Psychiatric(complete review of systems):

“Have you had difficulty falling asleep or staying asleep at night?”
“Have you noticed a change in your mood recently? If so, do you think that it is more
depressed than usual?”
“Have you seen or heard things that others do not see or hear?”

Endocrine(complete review of systems):

“Do you feel warm if everyone else in the room appears comfortable?”
“Do you feel cold if everyone else in the room appears comfortable?”

Immunology(complete review of systems):

“Do you have any seasonal allergy symptoms to the environment?”
“Have you had any recent infections?”
Hematological/Lymphatic:
“Have you noticed any lumps or bumps anywhere on the body?”
“Have you been bleeding more easily than usual?”

Urinary(complete review of systems):

“Have you had to go to the bathroom more often?”
“Do you feel like you have to go more often but do not urinate very much?”
“Does it burn when you urinate?”
“Do you have blood in the urine?”
“Do you have difficulty starting your urination?”
“Have you had difficulty controlling your urine such that you leak during the day or
night?”
“Do you have any pain in the side of your lower back?”
“Do you wake up from sleep to urinate at night? If so, how many times?”
“Are you unable to empty your urine?”
“Have you had kidney stones in the past?”

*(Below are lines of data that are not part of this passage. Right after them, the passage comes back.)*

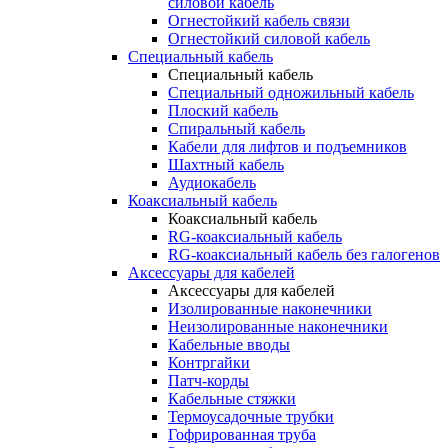
силовой кабель
Огнестойкий кабель связи
Огнестойкий силовой кабель
Специальный кабель
Специальный кабель
Специальный одножильный кабель
Плоский кабель
Спиральный кабель
Кабели для лифтов и подъемников
Шахтный кабель
Аудиокабель
Коаксиальный кабель
Коаксиальный кабель
RG-коаксиальный кабель
RG-коаксиальный кабель без галогенов
Аксессуары для кабелей
Аксессуары для кабелей
Изолированные наконечники
Неизолированные наконечники
Кабельные вводы
Контргайки
Патч-корды
Кабельные стяжки
Термоусадочные трубки
Гофрированная труба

Male genitalia(complete review of systems):

“Have you developed any sores on your penis? If so, are they painful?”
“Have you had any discharge from your penis?”
“Have you had any pain in the penis, scrotum, or testicles?”
“Have you had any prostate problems in the past?”
“Have you been treated for any sexually transmitted diseases in the past? If so, which
ones and what treatment did you receive?”
“Do you have any difficulty with sexual relations?”
“Have you had a hernia before?”

Female Genitalia(complete review of systems):

“Have you had any sores or growths on the vaginal area?”
“Have you had any itching in the vaginal area?”
“Have you had any vaginal discharge?”
“Do you have any problems with sexual relations, such as pain?”
“What age did you start having periods?”
“How often are your periods?”
“How many days do your periods last?”
“How many pads or tampons do you use each day and on the heaviest day of your periods?”
“When was your last period?”
“Have you had any bleeding between periods?”
“Have you had any irregular periods?”
“Have you had excessive bleeding than usual during your periods?”
“Do you have excessive pelvic pain during your periods or before your periods?”

Symptoms of menopause(complete review of systems)

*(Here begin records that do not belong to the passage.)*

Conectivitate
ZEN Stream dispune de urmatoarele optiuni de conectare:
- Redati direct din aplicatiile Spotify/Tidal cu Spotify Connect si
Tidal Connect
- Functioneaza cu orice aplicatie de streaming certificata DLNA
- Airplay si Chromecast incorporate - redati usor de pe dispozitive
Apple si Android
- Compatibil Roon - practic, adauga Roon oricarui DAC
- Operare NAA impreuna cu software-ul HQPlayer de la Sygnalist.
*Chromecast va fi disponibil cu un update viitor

“Have you stopped having periods? If so, when?”
“Do you have episodes when you feel hot but everyone else feels comfortable
in the room?”
“Have you or others around you noticed any changes in your mood?”
“Have you had any bleeding since your periods stopped?”
“Have you had pain with intercourse?”
“Do you have any vaginal dryness?”

Musculoskeletal(complete review of systems):

“Do you have any weakness in your legs or arms?”
“Have you had any stiffness in your muscles?”
“Do you have any stiffness when moving any of your joints?”
“Do you have any pain in your joints?”
“Have you had any swelling in your joints?”
“Have you been diagnosed with arthritis?”
“Do you have any back pain? If so, where?”
“Do you have any muscle cramps?”

Neurologic(complete review of systems):

“Do you have numbness or tingling in any part of the body?”
“Have you passed out at all?”
“Have you noticed a tremor in any part of your body?”
“Have you had any problems with your memory?”
“Do you have any difficulty with your speech?”
“Have you had problems with walking?”
“Has anyone noted any changes in your thinking or behavior?”
“Do you feel that you don’t know where you are or become lost?”